To help me define the project scope, I have a few questions:

  1. Environment Constraints: Does Joplin’s Android plugin environment provide a React Native-compatible SQLite binding that could support sqlite-vec, or is the sandbox too restricted for native extensions?

  2. Core App Changes: You mentioned that mobile might require PRs to the app itself. Does this imply that supporting embeddings on Android necessitates changes to the core codebase rather than staying strictly within the plugin level?

  3. GSoC Scope: Given the 350-hour limit, would you recommend keeping mobile support out of scope for this project while ensuring the EmbeddingProvider interface is designed to be "mobile-ready" for future integration? Or is mobile functionality considered a high-priority requirement for this GSoC cycle?

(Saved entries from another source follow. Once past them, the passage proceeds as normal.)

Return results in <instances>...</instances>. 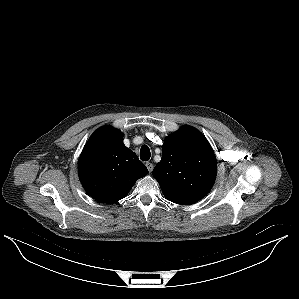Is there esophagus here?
<instances>
[{"label":"esophagus","instance_id":"1","mask_svg":"<svg viewBox=\"0 0 299 299\" xmlns=\"http://www.w3.org/2000/svg\"><path fill=\"white\" fill-rule=\"evenodd\" d=\"M145 166L147 167L149 173H151L153 170V164L150 162H146Z\"/></svg>","mask_w":299,"mask_h":299}]
</instances>
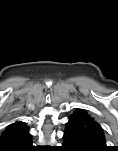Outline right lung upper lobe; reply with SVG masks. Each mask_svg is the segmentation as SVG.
Returning a JSON list of instances; mask_svg holds the SVG:
<instances>
[{
    "label": "right lung upper lobe",
    "mask_w": 118,
    "mask_h": 151,
    "mask_svg": "<svg viewBox=\"0 0 118 151\" xmlns=\"http://www.w3.org/2000/svg\"><path fill=\"white\" fill-rule=\"evenodd\" d=\"M28 126L16 121L6 127L0 137V151H15L31 141Z\"/></svg>",
    "instance_id": "obj_1"
}]
</instances>
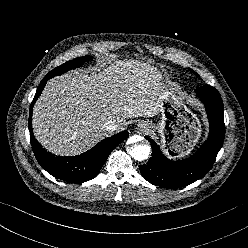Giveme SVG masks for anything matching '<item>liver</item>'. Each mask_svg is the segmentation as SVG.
I'll list each match as a JSON object with an SVG mask.
<instances>
[{
	"label": "liver",
	"mask_w": 248,
	"mask_h": 248,
	"mask_svg": "<svg viewBox=\"0 0 248 248\" xmlns=\"http://www.w3.org/2000/svg\"><path fill=\"white\" fill-rule=\"evenodd\" d=\"M165 96L159 75L140 61H116L91 75L75 70L47 82L33 108V132L46 150L77 155L108 136L107 121L123 130L127 118L157 115Z\"/></svg>",
	"instance_id": "1"
}]
</instances>
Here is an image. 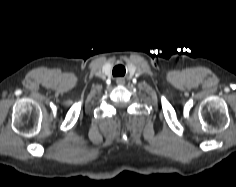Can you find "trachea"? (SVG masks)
<instances>
[{"instance_id": "trachea-1", "label": "trachea", "mask_w": 236, "mask_h": 187, "mask_svg": "<svg viewBox=\"0 0 236 187\" xmlns=\"http://www.w3.org/2000/svg\"><path fill=\"white\" fill-rule=\"evenodd\" d=\"M125 73H126L125 67L121 64L116 65L112 70V74L114 77H122L125 75Z\"/></svg>"}]
</instances>
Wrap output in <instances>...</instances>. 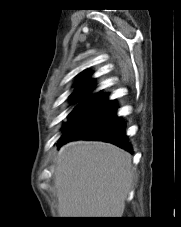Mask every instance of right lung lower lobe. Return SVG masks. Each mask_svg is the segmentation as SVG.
Here are the masks:
<instances>
[{
    "mask_svg": "<svg viewBox=\"0 0 181 227\" xmlns=\"http://www.w3.org/2000/svg\"><path fill=\"white\" fill-rule=\"evenodd\" d=\"M116 107L113 101H108L99 111L69 127L58 140L57 146L77 139L99 140L113 143L132 153L125 134V122L116 115Z\"/></svg>",
    "mask_w": 181,
    "mask_h": 227,
    "instance_id": "obj_1",
    "label": "right lung lower lobe"
}]
</instances>
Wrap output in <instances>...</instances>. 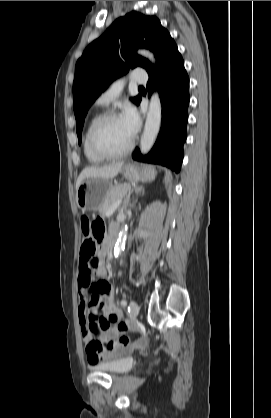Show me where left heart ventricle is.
<instances>
[{
  "label": "left heart ventricle",
  "instance_id": "left-heart-ventricle-1",
  "mask_svg": "<svg viewBox=\"0 0 271 418\" xmlns=\"http://www.w3.org/2000/svg\"><path fill=\"white\" fill-rule=\"evenodd\" d=\"M131 139L120 117L106 122L97 135L98 144L109 152H119L125 149Z\"/></svg>",
  "mask_w": 271,
  "mask_h": 418
}]
</instances>
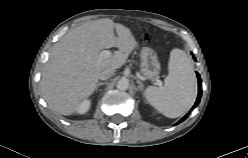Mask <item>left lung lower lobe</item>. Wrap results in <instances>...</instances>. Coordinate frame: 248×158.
<instances>
[{
  "label": "left lung lower lobe",
  "mask_w": 248,
  "mask_h": 158,
  "mask_svg": "<svg viewBox=\"0 0 248 158\" xmlns=\"http://www.w3.org/2000/svg\"><path fill=\"white\" fill-rule=\"evenodd\" d=\"M197 76H198V87H199L198 98H197V100H196L194 106L192 107V109H194V108L198 105V103H199V101H200V98H201V79H200V76H199L198 73H197ZM187 116H188V115L184 116L178 123H180V122H182L183 120H185V119L187 118ZM178 123H177V124H178Z\"/></svg>",
  "instance_id": "1"
}]
</instances>
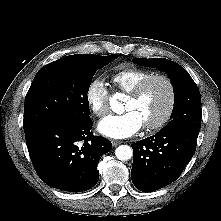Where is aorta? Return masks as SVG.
Masks as SVG:
<instances>
[{"label":"aorta","instance_id":"1","mask_svg":"<svg viewBox=\"0 0 221 221\" xmlns=\"http://www.w3.org/2000/svg\"><path fill=\"white\" fill-rule=\"evenodd\" d=\"M110 106L115 112L120 108V103L118 102V95L115 94L110 98ZM115 155L117 159L121 161H127L133 156V150L128 145H120L116 148Z\"/></svg>","mask_w":221,"mask_h":221}]
</instances>
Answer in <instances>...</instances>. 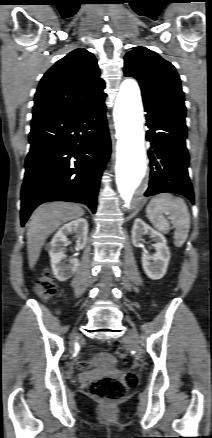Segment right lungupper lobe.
<instances>
[{
    "label": "right lung upper lobe",
    "instance_id": "obj_1",
    "mask_svg": "<svg viewBox=\"0 0 212 438\" xmlns=\"http://www.w3.org/2000/svg\"><path fill=\"white\" fill-rule=\"evenodd\" d=\"M104 88L93 54L76 49L42 77L35 95L33 120L92 108L104 102Z\"/></svg>",
    "mask_w": 212,
    "mask_h": 438
}]
</instances>
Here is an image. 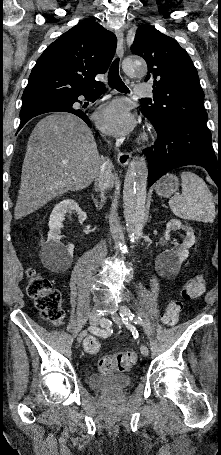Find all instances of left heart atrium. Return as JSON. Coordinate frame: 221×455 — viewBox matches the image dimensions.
<instances>
[{"label":"left heart atrium","instance_id":"1","mask_svg":"<svg viewBox=\"0 0 221 455\" xmlns=\"http://www.w3.org/2000/svg\"><path fill=\"white\" fill-rule=\"evenodd\" d=\"M96 122L101 130L114 136L125 135L134 126L132 115L121 102H112L101 108L96 115Z\"/></svg>","mask_w":221,"mask_h":455}]
</instances>
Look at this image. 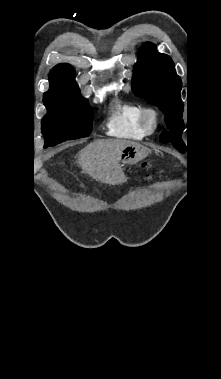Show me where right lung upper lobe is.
<instances>
[{"instance_id":"cb5924a9","label":"right lung upper lobe","mask_w":221,"mask_h":379,"mask_svg":"<svg viewBox=\"0 0 221 379\" xmlns=\"http://www.w3.org/2000/svg\"><path fill=\"white\" fill-rule=\"evenodd\" d=\"M50 89L43 100H77L82 98L75 82V71L69 64H58L49 74Z\"/></svg>"}]
</instances>
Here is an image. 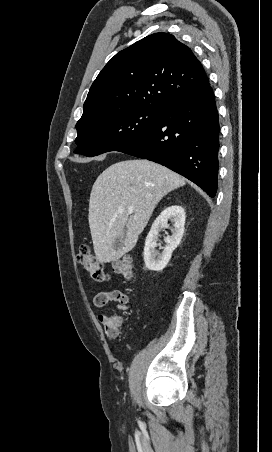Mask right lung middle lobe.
I'll return each mask as SVG.
<instances>
[{
    "label": "right lung middle lobe",
    "mask_w": 272,
    "mask_h": 452,
    "mask_svg": "<svg viewBox=\"0 0 272 452\" xmlns=\"http://www.w3.org/2000/svg\"><path fill=\"white\" fill-rule=\"evenodd\" d=\"M161 112L162 108L135 107L80 121L75 153L92 157L117 151L149 130Z\"/></svg>",
    "instance_id": "dd1d6c3e"
}]
</instances>
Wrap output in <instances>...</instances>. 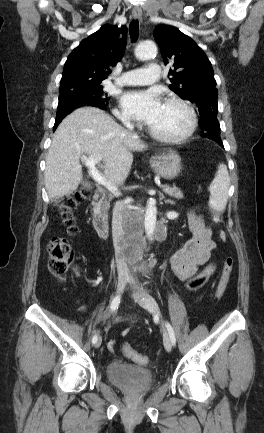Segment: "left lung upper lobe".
<instances>
[{"label": "left lung upper lobe", "mask_w": 264, "mask_h": 433, "mask_svg": "<svg viewBox=\"0 0 264 433\" xmlns=\"http://www.w3.org/2000/svg\"><path fill=\"white\" fill-rule=\"evenodd\" d=\"M165 64L172 65L169 88L194 104L201 116L217 115V88L211 62L198 45L179 29L160 25L154 31ZM204 137L221 140L220 127L202 131Z\"/></svg>", "instance_id": "5c2ea615"}]
</instances>
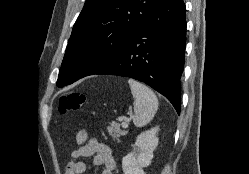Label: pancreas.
Masks as SVG:
<instances>
[{"label": "pancreas", "mask_w": 249, "mask_h": 174, "mask_svg": "<svg viewBox=\"0 0 249 174\" xmlns=\"http://www.w3.org/2000/svg\"><path fill=\"white\" fill-rule=\"evenodd\" d=\"M107 129H108L109 134H110L113 138H115V139H117V140H119L120 136H123V135L126 134V132H125L124 130H121V129H120V125L117 124V123H115V124H110V125L107 127Z\"/></svg>", "instance_id": "obj_1"}]
</instances>
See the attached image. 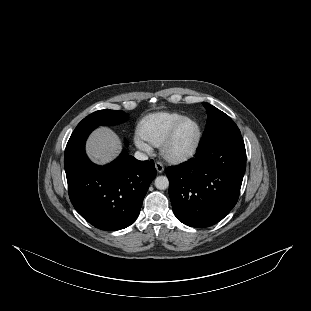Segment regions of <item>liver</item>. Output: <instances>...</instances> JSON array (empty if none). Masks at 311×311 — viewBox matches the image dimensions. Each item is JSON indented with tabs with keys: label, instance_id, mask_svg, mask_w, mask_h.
Instances as JSON below:
<instances>
[{
	"label": "liver",
	"instance_id": "1",
	"mask_svg": "<svg viewBox=\"0 0 311 311\" xmlns=\"http://www.w3.org/2000/svg\"><path fill=\"white\" fill-rule=\"evenodd\" d=\"M121 148L117 136L107 128L97 131L90 139L88 149L91 157L105 163L113 158Z\"/></svg>",
	"mask_w": 311,
	"mask_h": 311
}]
</instances>
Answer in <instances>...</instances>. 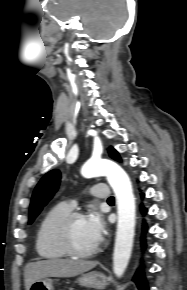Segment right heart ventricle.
I'll return each mask as SVG.
<instances>
[{
	"label": "right heart ventricle",
	"mask_w": 187,
	"mask_h": 290,
	"mask_svg": "<svg viewBox=\"0 0 187 290\" xmlns=\"http://www.w3.org/2000/svg\"><path fill=\"white\" fill-rule=\"evenodd\" d=\"M71 210L67 203L61 202L52 206L41 219L36 232L35 249L42 259L57 260L67 256L57 242L55 229Z\"/></svg>",
	"instance_id": "obj_1"
}]
</instances>
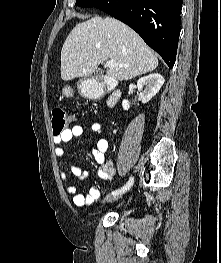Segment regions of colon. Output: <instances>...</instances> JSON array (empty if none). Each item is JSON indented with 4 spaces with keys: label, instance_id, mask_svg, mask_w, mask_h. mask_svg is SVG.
<instances>
[{
    "label": "colon",
    "instance_id": "5ec220e1",
    "mask_svg": "<svg viewBox=\"0 0 221 263\" xmlns=\"http://www.w3.org/2000/svg\"><path fill=\"white\" fill-rule=\"evenodd\" d=\"M75 118V114H68L63 109H54L52 112V130L54 136L61 135L69 123Z\"/></svg>",
    "mask_w": 221,
    "mask_h": 263
}]
</instances>
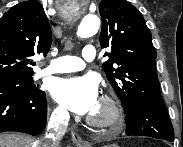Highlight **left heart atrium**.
<instances>
[{
	"mask_svg": "<svg viewBox=\"0 0 183 147\" xmlns=\"http://www.w3.org/2000/svg\"><path fill=\"white\" fill-rule=\"evenodd\" d=\"M51 93L59 104L78 114H90L99 103L98 84L90 76L57 79Z\"/></svg>",
	"mask_w": 183,
	"mask_h": 147,
	"instance_id": "obj_1",
	"label": "left heart atrium"
}]
</instances>
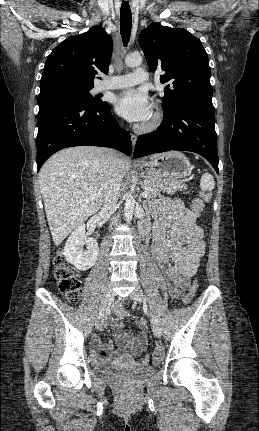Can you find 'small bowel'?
Returning <instances> with one entry per match:
<instances>
[{
	"instance_id": "1",
	"label": "small bowel",
	"mask_w": 259,
	"mask_h": 431,
	"mask_svg": "<svg viewBox=\"0 0 259 431\" xmlns=\"http://www.w3.org/2000/svg\"><path fill=\"white\" fill-rule=\"evenodd\" d=\"M157 220L154 225L152 253L164 276L173 298L183 295L188 279L196 274L205 253V232L198 225L192 209L186 208L181 200L163 198L154 206ZM116 318L111 325L116 331L119 350L113 351V343L102 344L93 341L98 360L106 361L111 357L128 358L141 355L147 344L148 323L144 318H132L120 308L115 310ZM123 319H132L139 328L136 336L127 332Z\"/></svg>"
}]
</instances>
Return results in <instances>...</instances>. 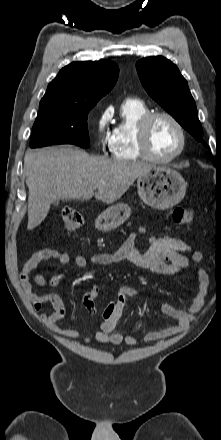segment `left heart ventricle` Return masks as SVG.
Listing matches in <instances>:
<instances>
[{
  "label": "left heart ventricle",
  "mask_w": 221,
  "mask_h": 440,
  "mask_svg": "<svg viewBox=\"0 0 221 440\" xmlns=\"http://www.w3.org/2000/svg\"><path fill=\"white\" fill-rule=\"evenodd\" d=\"M149 144L156 156L169 157L180 145L179 132L167 118H157L150 127Z\"/></svg>",
  "instance_id": "obj_1"
}]
</instances>
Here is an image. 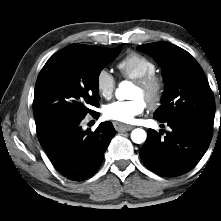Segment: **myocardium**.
Segmentation results:
<instances>
[{"label":"myocardium","instance_id":"1","mask_svg":"<svg viewBox=\"0 0 221 221\" xmlns=\"http://www.w3.org/2000/svg\"><path fill=\"white\" fill-rule=\"evenodd\" d=\"M134 84L144 92V102L150 109L160 106L165 91V82L160 75L153 73L143 76L135 79Z\"/></svg>","mask_w":221,"mask_h":221}]
</instances>
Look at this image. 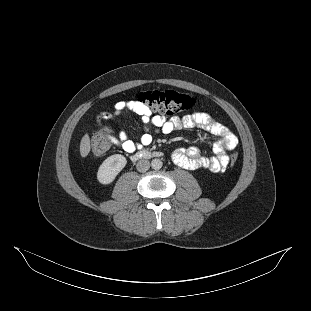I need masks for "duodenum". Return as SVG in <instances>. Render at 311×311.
I'll return each instance as SVG.
<instances>
[{"instance_id":"obj_1","label":"duodenum","mask_w":311,"mask_h":311,"mask_svg":"<svg viewBox=\"0 0 311 311\" xmlns=\"http://www.w3.org/2000/svg\"><path fill=\"white\" fill-rule=\"evenodd\" d=\"M158 155H160L158 152H150L147 150H142V151L135 153L132 156V158L134 160H138V159H145V158H150L151 156H158Z\"/></svg>"}]
</instances>
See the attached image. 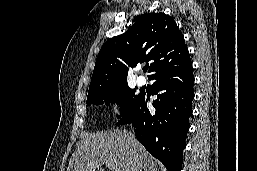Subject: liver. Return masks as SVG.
Instances as JSON below:
<instances>
[{
  "label": "liver",
  "mask_w": 257,
  "mask_h": 171,
  "mask_svg": "<svg viewBox=\"0 0 257 171\" xmlns=\"http://www.w3.org/2000/svg\"><path fill=\"white\" fill-rule=\"evenodd\" d=\"M82 138L70 158L67 171H100L104 170L101 168L104 165L112 171H131L135 156L142 171L155 168L153 158L145 148L125 131L82 134Z\"/></svg>",
  "instance_id": "obj_1"
}]
</instances>
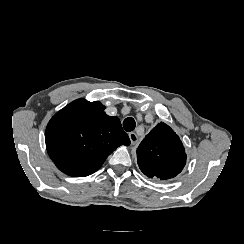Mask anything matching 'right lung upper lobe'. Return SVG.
<instances>
[{
    "mask_svg": "<svg viewBox=\"0 0 244 244\" xmlns=\"http://www.w3.org/2000/svg\"><path fill=\"white\" fill-rule=\"evenodd\" d=\"M99 101L77 99L49 121L45 142L57 168L69 176L85 177L97 171L119 146L130 144L120 120L108 116Z\"/></svg>",
    "mask_w": 244,
    "mask_h": 244,
    "instance_id": "obj_1",
    "label": "right lung upper lobe"
}]
</instances>
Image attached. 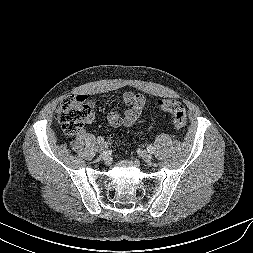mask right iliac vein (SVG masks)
Returning <instances> with one entry per match:
<instances>
[{"label": "right iliac vein", "mask_w": 253, "mask_h": 253, "mask_svg": "<svg viewBox=\"0 0 253 253\" xmlns=\"http://www.w3.org/2000/svg\"><path fill=\"white\" fill-rule=\"evenodd\" d=\"M107 149H108V146H107V144H105V143H102V144H100L99 146H98V150H99V152L100 153H105L106 151H107Z\"/></svg>", "instance_id": "1"}]
</instances>
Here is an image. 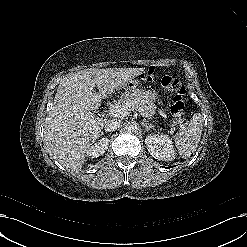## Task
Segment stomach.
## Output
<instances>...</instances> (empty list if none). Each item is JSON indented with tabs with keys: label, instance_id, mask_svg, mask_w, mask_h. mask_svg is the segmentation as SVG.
Returning a JSON list of instances; mask_svg holds the SVG:
<instances>
[{
	"label": "stomach",
	"instance_id": "obj_1",
	"mask_svg": "<svg viewBox=\"0 0 247 247\" xmlns=\"http://www.w3.org/2000/svg\"><path fill=\"white\" fill-rule=\"evenodd\" d=\"M138 85V81L137 80H130L128 81L123 88L127 90V92L125 93L124 97H131V96H135L138 93V89H136ZM142 95L145 96V98L149 99L150 101L154 102L157 98H158V92L155 90H148V91H140Z\"/></svg>",
	"mask_w": 247,
	"mask_h": 247
}]
</instances>
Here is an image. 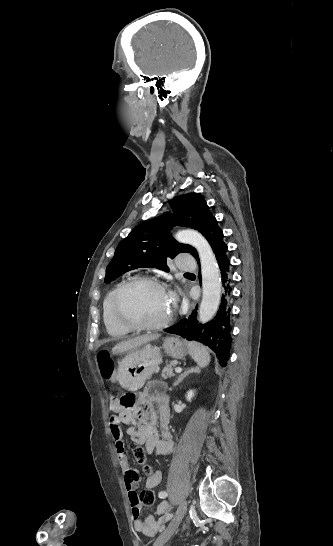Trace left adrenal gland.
Wrapping results in <instances>:
<instances>
[{
    "instance_id": "1",
    "label": "left adrenal gland",
    "mask_w": 333,
    "mask_h": 546,
    "mask_svg": "<svg viewBox=\"0 0 333 546\" xmlns=\"http://www.w3.org/2000/svg\"><path fill=\"white\" fill-rule=\"evenodd\" d=\"M193 372L199 373V370H197L196 368H191V369L185 371L183 374H181V375L178 377L177 381L174 383L173 386H174V387L178 386V385L182 382V380H183L188 374L193 373Z\"/></svg>"
}]
</instances>
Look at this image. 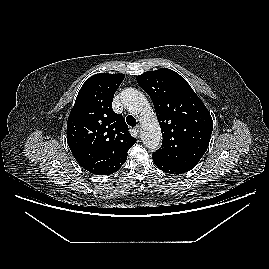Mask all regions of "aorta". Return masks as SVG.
I'll use <instances>...</instances> for the list:
<instances>
[{
	"mask_svg": "<svg viewBox=\"0 0 269 269\" xmlns=\"http://www.w3.org/2000/svg\"><path fill=\"white\" fill-rule=\"evenodd\" d=\"M121 100L127 110L140 120L144 145L150 150H157L162 138L161 129L146 97L136 89L127 88L121 92Z\"/></svg>",
	"mask_w": 269,
	"mask_h": 269,
	"instance_id": "aorta-1",
	"label": "aorta"
}]
</instances>
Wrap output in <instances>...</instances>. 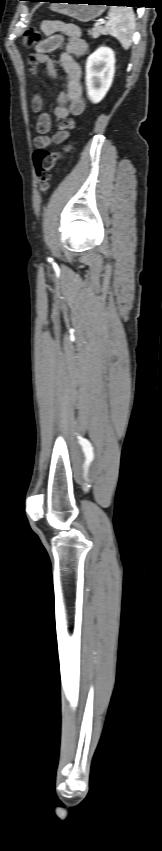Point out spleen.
Segmentation results:
<instances>
[{
	"mask_svg": "<svg viewBox=\"0 0 162 851\" xmlns=\"http://www.w3.org/2000/svg\"><path fill=\"white\" fill-rule=\"evenodd\" d=\"M109 20L105 25L106 33L119 40L122 47L127 50L132 43V33L135 28V18L132 8L110 7Z\"/></svg>",
	"mask_w": 162,
	"mask_h": 851,
	"instance_id": "3e777b00",
	"label": "spleen"
}]
</instances>
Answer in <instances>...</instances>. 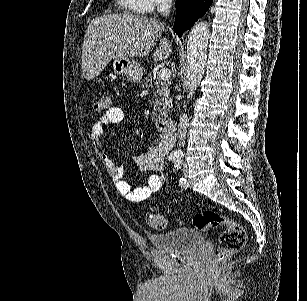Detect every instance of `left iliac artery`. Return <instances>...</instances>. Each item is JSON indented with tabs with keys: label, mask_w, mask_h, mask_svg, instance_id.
Wrapping results in <instances>:
<instances>
[{
	"label": "left iliac artery",
	"mask_w": 307,
	"mask_h": 301,
	"mask_svg": "<svg viewBox=\"0 0 307 301\" xmlns=\"http://www.w3.org/2000/svg\"><path fill=\"white\" fill-rule=\"evenodd\" d=\"M182 165V160L181 159H177L174 163V167L175 169L179 170L181 168ZM180 185L188 187V184L186 182V179L184 178H180Z\"/></svg>",
	"instance_id": "obj_1"
}]
</instances>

My goal is to design the abstraction layer correctly now so that we can integrate a mobile-compatible backend later without needing to rearchitect the entire plugin.

The child process approach in your PoC is a practical way to handle the native module constraint.

On your mobile questions: plugins can't spawn child processes, load native extensions, or run WASM reliably on mobile. So the current architecture (child process + better-sqlite3 + Transformers.js) is desktop-only. Local embeddings on mobile would need core app changes to expose the right APIs to plugins. What does work on mobile today is API-based embeddings and generation (just HTTPS calls), and Joplin's built-in search API for keyword retrieval.

Good luck with the submission!

Thank you so much sir! Your guidance was instrumental in helping me structure this proposal. I'm very grateful for your support.